Worthington’s REACH Forgiveness model aims to find compassion for the offender, through a five-step process that helps people address their hurt, find empathy for the person who hurt them, reach forgiveness and hold onto that forgiveness over time.
Work through the below steps as an end of year gift to yourself.
REACH Forgiveness of Others
R = Recall the hurt.
To heal, you have to face the fact that you have been hurt. Decide not to treat yourself like a victim and not to treat the other person badly or nastily. Make a decision to forgive. Decide that you are not going to pursue payback but you will treat the person as a valuable person.
E = Empathize.
Empathy is putting yourself in the other person’s chair.
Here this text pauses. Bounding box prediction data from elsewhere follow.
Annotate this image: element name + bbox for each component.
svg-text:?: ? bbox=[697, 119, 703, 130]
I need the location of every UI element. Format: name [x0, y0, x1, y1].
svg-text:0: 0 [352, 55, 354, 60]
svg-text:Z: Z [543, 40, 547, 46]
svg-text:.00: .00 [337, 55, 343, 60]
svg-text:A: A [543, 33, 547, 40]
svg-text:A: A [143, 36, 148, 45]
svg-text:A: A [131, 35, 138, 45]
Pretend that the other person is in an empty chair across from you. Talk to him/ her. Pour your heart out. Then, when you’ve had your say, sit in his/ her chair. Talk back to the imaginary you in a way that helps you see why the other person might have wronged you. This builds empathy, and even if you can’t empathize, you might feel more sympathy, compassion, or love, which helps you heal from hurt. This allows you to give …
A = Altruistic gift.
Give forgiveness as an unselfish, altruistic gift. We all can remember when we wronged someone—maybe a parent, teacher, or friend—and the person forgave us. We felt light and free. And we didn’t want to disappoint that person by doing wrong again. By forgiving unselfishly, you can give that same gift to someone who hurt you.
C = Commit.
Once you’ve forgiven, write a note to yourself—something as simple as, “Today, I forgave [person’s name] for hurting me.” This helps your forgiveness last.
H = Hold onto forgiveness.
Write a note of commitment because we will almost surely be tempted to doubt that we really forgave. Re-read your note. You did forgive.